Mx of patients who present 15-24 hours after ingestion:
- Start all patients on an infusion of NAC.
- Measure the plasma paracetamol concentration on admission.
The infusion may be stopped and the patient discharged from medical care if each of the following criteria is met:
- The patient is asymptomatic.
- The INR, bicarbonate, FBC, Creatinine and LFTs are normal.
- The plasma paracetamol concentration is less than 10 mg/L (0.07 mmol/L) 24 hours after ingestion.
- Patients in whom the INR and/or plasma creatinine are abnormal or whose plasma paracetamol concentrations exceed 10 mg/L at 24 hours after ingestion require further monitoring and contact with a hepatologist.
Mx of patients who present longer than 24 hours after ingestion:
- All should have their INR, plasma creatinine concentration, ALT and venous pH (or hydrogen ion / bicarb concentration) determined.
- We recommend that they all be discussed with a poisons information centre or a specialist liver or poisons unit.
Specialist advice on those with liver disease.
Patients who develop severe liver damage may merit discussion with a specialist liver unit (not necessarily a liver transplant unit). Such discussions are likely to be of greater benefit if they are held early. Patients in this category include those who have an INR greater than 3.0, an elevated plasma creatinine, evidence of acidosis or encephalopathy, hypotension (mean arterial pressure less than 60 mmHg) or pre-existing liver disease.
Adverse reactions to NAC
- N-acetylcysteine adverse effects may be localised to infusion site or be more generalised.

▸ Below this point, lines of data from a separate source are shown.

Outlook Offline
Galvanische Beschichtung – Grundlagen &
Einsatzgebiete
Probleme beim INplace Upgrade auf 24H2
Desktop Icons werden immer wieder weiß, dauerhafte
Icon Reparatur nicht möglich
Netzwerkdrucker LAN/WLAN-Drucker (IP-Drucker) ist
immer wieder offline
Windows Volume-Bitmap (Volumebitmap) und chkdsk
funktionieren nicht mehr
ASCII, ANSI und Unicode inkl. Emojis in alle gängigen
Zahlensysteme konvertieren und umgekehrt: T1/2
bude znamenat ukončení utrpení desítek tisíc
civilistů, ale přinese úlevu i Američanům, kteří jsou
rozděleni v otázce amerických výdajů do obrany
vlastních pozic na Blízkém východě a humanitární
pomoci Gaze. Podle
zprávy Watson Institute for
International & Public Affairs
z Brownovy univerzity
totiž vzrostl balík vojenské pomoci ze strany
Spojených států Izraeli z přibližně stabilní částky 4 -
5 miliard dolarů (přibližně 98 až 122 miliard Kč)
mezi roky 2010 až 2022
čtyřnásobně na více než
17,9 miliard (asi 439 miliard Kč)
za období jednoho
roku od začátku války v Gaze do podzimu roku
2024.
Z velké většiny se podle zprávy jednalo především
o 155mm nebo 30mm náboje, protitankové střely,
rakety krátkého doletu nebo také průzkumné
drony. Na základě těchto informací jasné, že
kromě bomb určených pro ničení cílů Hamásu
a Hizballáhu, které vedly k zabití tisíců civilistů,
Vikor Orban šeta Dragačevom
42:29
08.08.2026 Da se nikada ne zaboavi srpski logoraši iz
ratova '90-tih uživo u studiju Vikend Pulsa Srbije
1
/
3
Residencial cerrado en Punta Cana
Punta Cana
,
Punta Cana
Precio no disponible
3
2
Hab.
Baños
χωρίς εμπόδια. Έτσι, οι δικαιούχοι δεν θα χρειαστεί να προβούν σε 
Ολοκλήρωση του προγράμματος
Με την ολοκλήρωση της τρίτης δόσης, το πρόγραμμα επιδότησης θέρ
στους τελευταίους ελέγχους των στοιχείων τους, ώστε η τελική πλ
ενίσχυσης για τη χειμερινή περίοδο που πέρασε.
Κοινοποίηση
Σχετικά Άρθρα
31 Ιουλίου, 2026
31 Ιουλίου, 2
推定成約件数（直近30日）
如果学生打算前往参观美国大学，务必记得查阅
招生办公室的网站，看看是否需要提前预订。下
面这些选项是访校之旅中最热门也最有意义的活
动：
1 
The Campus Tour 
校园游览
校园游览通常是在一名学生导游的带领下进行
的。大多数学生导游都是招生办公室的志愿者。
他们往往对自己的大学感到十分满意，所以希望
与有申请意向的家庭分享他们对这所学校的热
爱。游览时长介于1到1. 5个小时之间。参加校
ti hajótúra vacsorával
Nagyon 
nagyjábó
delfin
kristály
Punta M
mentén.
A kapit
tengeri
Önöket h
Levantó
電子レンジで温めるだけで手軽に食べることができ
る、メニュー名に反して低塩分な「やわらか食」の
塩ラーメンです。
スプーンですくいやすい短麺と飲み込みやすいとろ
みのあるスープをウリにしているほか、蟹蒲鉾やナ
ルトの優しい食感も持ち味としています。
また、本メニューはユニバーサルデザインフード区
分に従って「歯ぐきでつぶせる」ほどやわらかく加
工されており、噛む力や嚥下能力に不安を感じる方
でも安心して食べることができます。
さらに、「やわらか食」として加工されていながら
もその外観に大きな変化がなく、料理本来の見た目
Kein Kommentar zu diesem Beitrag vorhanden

- Usually occur during the first 30 minutes of administration (large dose given rapidly).
- Include nausea, flushing, itching, erythematous rashes, urticaria, angioedema, bronchospasm and, rarely, ↑BP or ↓BP.
- Infusion of NAC should be stopped and an antihistamine given.
- Once adverse effects settled, resume infusion at the lowest infusion rate (100 mg/kg over 16 hours).